Evidence that phospholipase C‐γ2 interacts with SLP‐76, Syk, Lyn, LAT and the Fc receptor γ‐chain after stimulation of the collagen receptor glycoprotein VI in human platelets

Platelet activation by collagen is mediated by the sequential tyrosine phosphorylation of the Fc receptor γ‐chain (FcR γ‐chain), which is part of the collagen receptor glycoprotein VI, the tyrosine kinase Syk and phospholipase C‐γ2 (PLC‐γ2). In this study tyrosine‐phosphorylated proteins that associate with PLC‐γ2 after stimulation by a collagen‐related peptide (CRP) were characterized using glutathione S‐transferase fusion proteins of PLC‐γ2 Src homology (SH) domains and by immunoprecipitation of endogenous PLC‐γ2. The majority of the tyrosine‐phosphorylated proteins that associate with PLC‐γ2 bind to its C‐terminal SH2 domain.

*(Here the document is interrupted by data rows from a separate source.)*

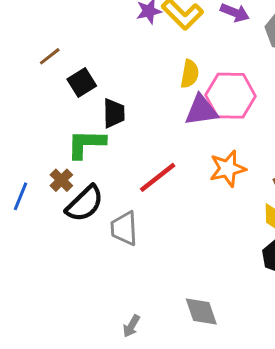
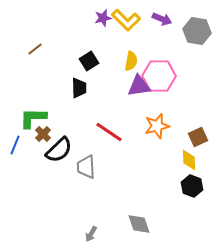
black square: (82, 83) -> (89, 61), moved
green L-shape: (86, 144) -> (33, 118), moved
red line: (158, 177) -> (109, 132), turned 72

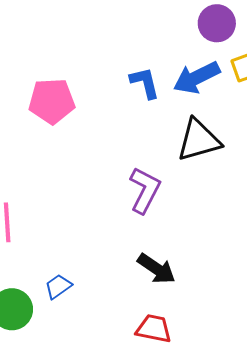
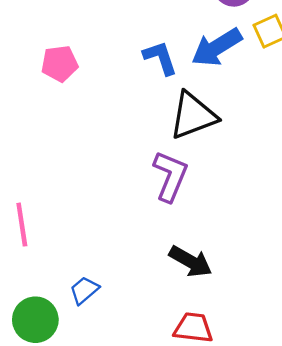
pink pentagon: (52, 101) -> (60, 64), moved, size x0.7
black triangle: (199, 140) -> (193, 116), moved

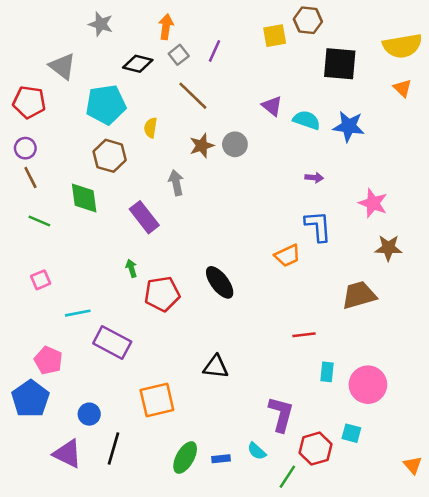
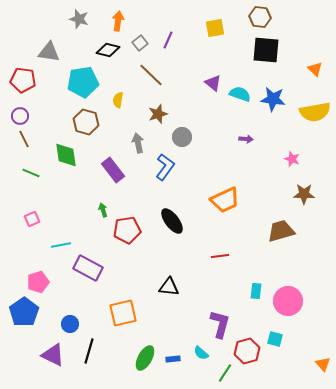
brown hexagon: (308, 20) -> (260, 17), moved
orange arrow: (166, 27) -> (118, 21), moved
yellow semicircle: (402, 46) -> (315, 112), moved
gray triangle: (62, 66) -> (49, 52), turned -30
gray circle: (235, 144) -> (182, 137), moved
pink star: (373, 203) -> (292, 159), size x0.7
blue L-shape: (318, 226) -> (165, 167), moved, turned 40
orange trapezoid: (287, 256) -> (225, 200), size x1.4
red line: (304, 335) -> (220, 256), moved
pink pentagon: (48, 360) -> (38, 282), turned 30

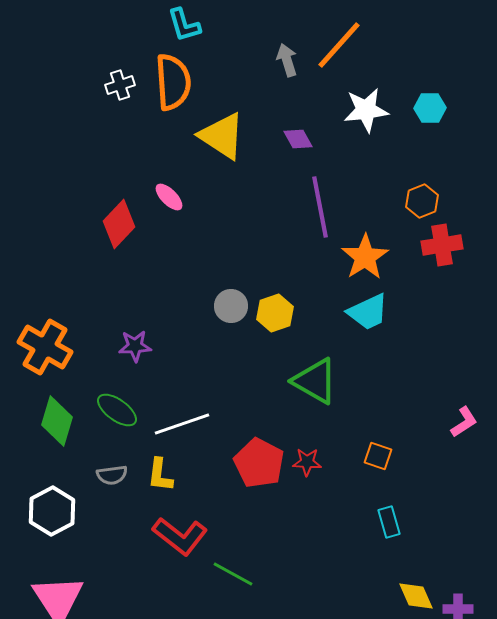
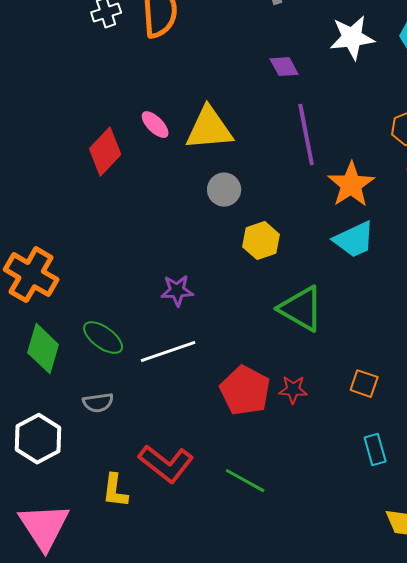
yellow triangle: (222, 136) -> (209, 129), moved, turned -38
gray circle: (231, 306) -> (224, 190), moved
purple star: (135, 346) -> (177, 291), moved
yellow L-shape: (160, 475) -> (115, 491), moved
green line: (233, 574) -> (245, 481), moved

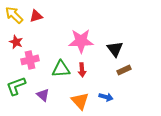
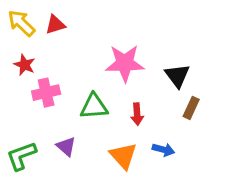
red arrow: (82, 70) -> (137, 114), moved
brown rectangle: (124, 70) -> (191, 108), turned -40
green L-shape: (16, 86) -> (21, 156), moved

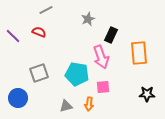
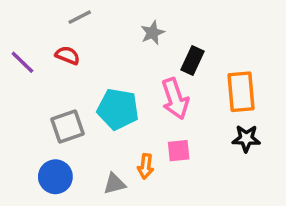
cyan pentagon: (77, 74) -> (118, 109), moved
black star: (147, 94) -> (246, 139), moved
blue circle: (18, 98) -> (55, 177), moved
orange arrow: (89, 104) -> (146, 166), moved

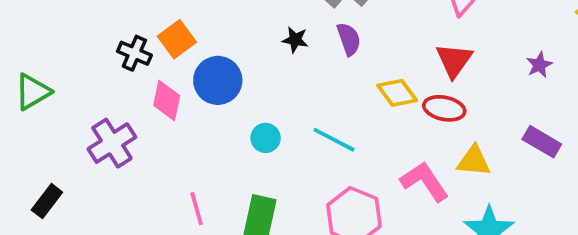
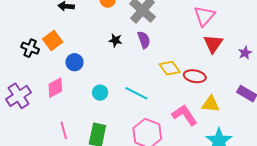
red triangle: (454, 60) -> (213, 44), moved
blue circle: (218, 80) -> (74, 62), size x0.7
pink diamond: (167, 101) -> (55, 88), moved, turned 50

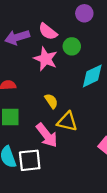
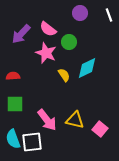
purple arrow: (17, 37) -> (21, 34), turned -30
yellow semicircle: (51, 101) -> (64, 75), moved
yellow triangle: (67, 122) -> (75, 120), moved

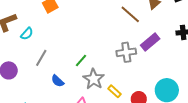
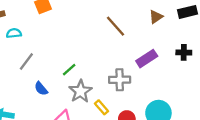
brown line: (130, 14) -> (116, 26), moved
cyan semicircle: (27, 34) -> (14, 33), turned -144
gray cross: (126, 52) -> (120, 80), moved

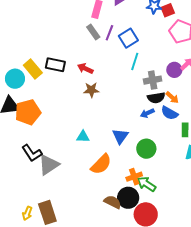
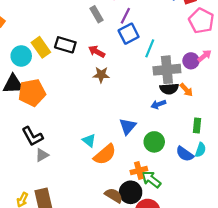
gray rectangle: (93, 32) -> (97, 14), moved
blue square: (128, 38) -> (129, 34), moved
gray cross: (153, 80) -> (167, 70), size x1.4
blue semicircle: (169, 113) -> (185, 154), moved
cyan triangle: (83, 137) -> (89, 140), moved, turned 32
gray triangle: (49, 165) -> (42, 155), moved, size x0.6

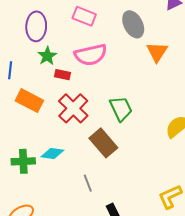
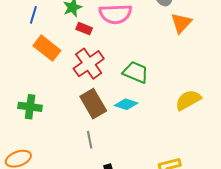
green trapezoid: (121, 109) -> (136, 72), turned -52
brown rectangle: (103, 143) -> (93, 104), moved
cyan diamond: (52, 153) -> (126, 104), moved

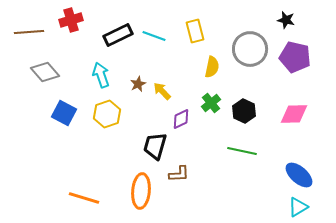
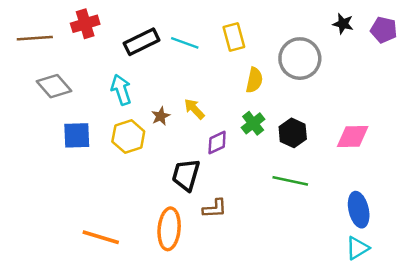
purple pentagon: (295, 57) -> (384, 30), moved, size x0.7
brown star: (138, 84) -> (161, 116), moved
blue square: (64, 113) -> (77, 135), turned -30
blue ellipse: (299, 175) -> (359, 210), turned 36

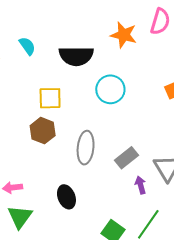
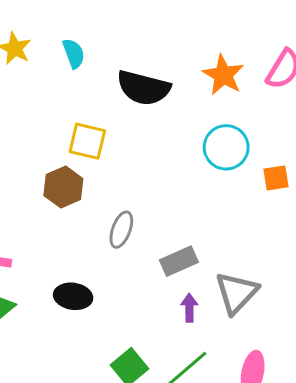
cyan circle: (110, 89) -> (226, 147), moved
gray ellipse: (86, 148) -> (121, 230), size x0.7
black ellipse: (66, 197) -> (73, 296), turned -75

These were found to include PLC‐γ2, Syk, SH2‐domain‐containing leucocyte protein of 76 kDa (SLP‐76), Lyn, linker for activation of T cells (LAT) and the FcR γ‐chain. Direct association was detected between PLC‐γ2 and SLP‐76, and between PLC‐γ2 and LAT upon CRP stimulation of platelets by far‐Western blotting. FcR γ‐chain and Lyn were found to co‐immunoprecipitate with PLC‐γ2 as well as with unidentified 110‐kDa and 75‐kDa phosphoproteins. The absence of an in vivo association between Syk and PLC‐γ2 in platelets is in contrast with that for PLC‐γ1 and Syk in B cells. The in vivo function of PLC‐γ2 SH2 domains was examined through measurement of Ca 2+ increases in mouse megakaryocytes that had been microinjected with recombinant proteins. This revealed that the C‐terminal SH2 domain is involved in the regulation of PLC‐γ2. These data indicate that the C‐terminal SH2 domain of PLC‐γ2 is important for PLC‐γ2 regulation through possible interactions with SLP‐76, Syk, Lyn, LAT and the FcR γ‐chain.